An oil & gas analyst at Vetiva, Victoria Ejugwu, expressed worries that while oil prices have soared higher, the industry continues to contract due to underproduction.

“Despite the fact that OPEC has been unwinding production caps, Nigeria’s crude output has fallen below expectation. This has been due to some operational problems, as well as issues stemming from insecurity. Given this, our outlook for the country’s production is somewhat cautious, and do not expect a significant deviation from current production levels. While oil prices have soared higher, the industry continues to contract, due to underproduction. Given this, we anticipate a further contraction in Q3’22 that is, -7.00perctn and a marginal 0.1percent growth in Q4’22”

Speaking on the downstream sector, Ejugwu highlighted the impact of petrol price regulation on profitability margins.

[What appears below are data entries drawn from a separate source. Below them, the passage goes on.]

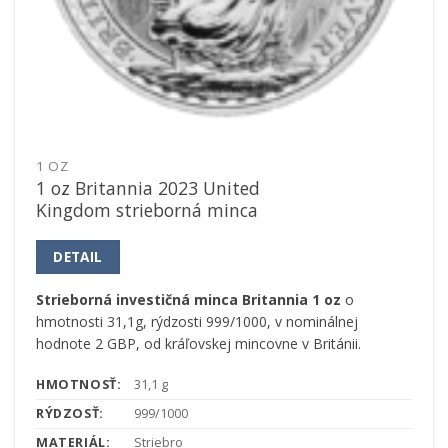
1 OZ
1 oz Britannia 2023 United
Kingdom strieborná minca
DETAIL
Strieborná investičná minca Britannia
1 oz
o
hmotnosti 31,1g, rýdzosti 999/1000, v nominálnej
hodnote 2 GBP, od kráľovskej mincovne v Británii.
HMOTNOSŤ:
31,1 g
RÝDZOSŤ:
999/1000
MATERIÁL:
Striebro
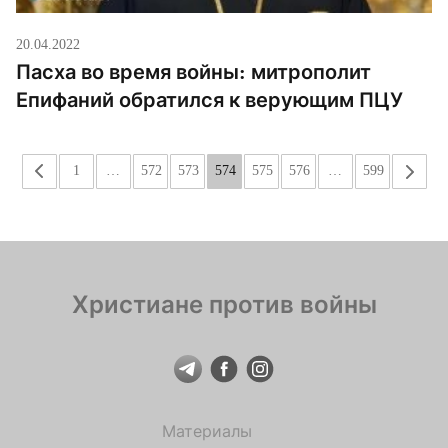
20.04.2022
Пасха во время войны: митрополит
Епифаний обратился к верующим ПЦУ
«
1
…
572
573
574
575
576
…
599
»
Христиане против войны
Материалы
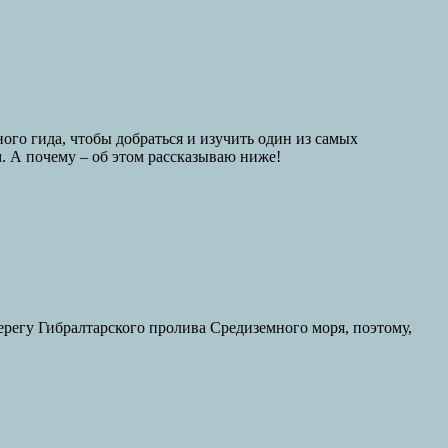
ного гида, чтобы добраться и изучить один из самых
. А почему – об этом рассказываю ниже!
ерегу Гибралтарского пролива Средиземного моря, поэтому,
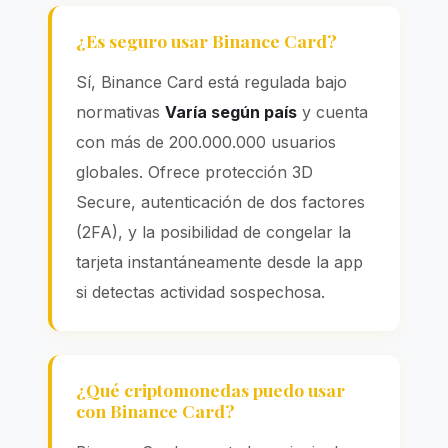
¿Es seguro usar Binance Card?
Sí, Binance Card está regulada bajo
normativas
Varía según país
y cuenta
con más de 200.000.000 usuarios
globales. Ofrece protección 3D
Secure, autenticación de dos factores
(2FA), y la posibilidad de congelar la
tarjeta instantáneamente desde la app
si detectas actividad sospechosa.
¿Qué criptomonedas puedo usar
con Binance Card?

The oil and gas analyst predicted that the downstream players would continue to see low margins in the coming months.

“With the oil price rally we have seen this year, the Nigerian government continues to maintain subsidy payments, keeping PMS retail pump price at N165/liter. As such, gross margins of about five percent from PMS sales have remained thin. Although the enactment of the Petroleum Industry Bill is supposed to bring about market deregulation, however, given that the general elections are around the corner, full deregulation is not expected in the near term. On this note, downstream players would continue to see low margins in the coming months”

She however projected that Brent price would average $105/bbl for the full year.

Vetiva’s projection for Brent price is supported by continuous recoveries in global oil demand as well as slower supply growth from OPEC amid production hitches from its members.

Ejugwu added, “The oil market may continue to face tightness given low supply prospects and soaring demand as such, prices are expected to remain elevated”

She, however, noted that significant downside risk to oil prices remains the possible reemergence of the virus.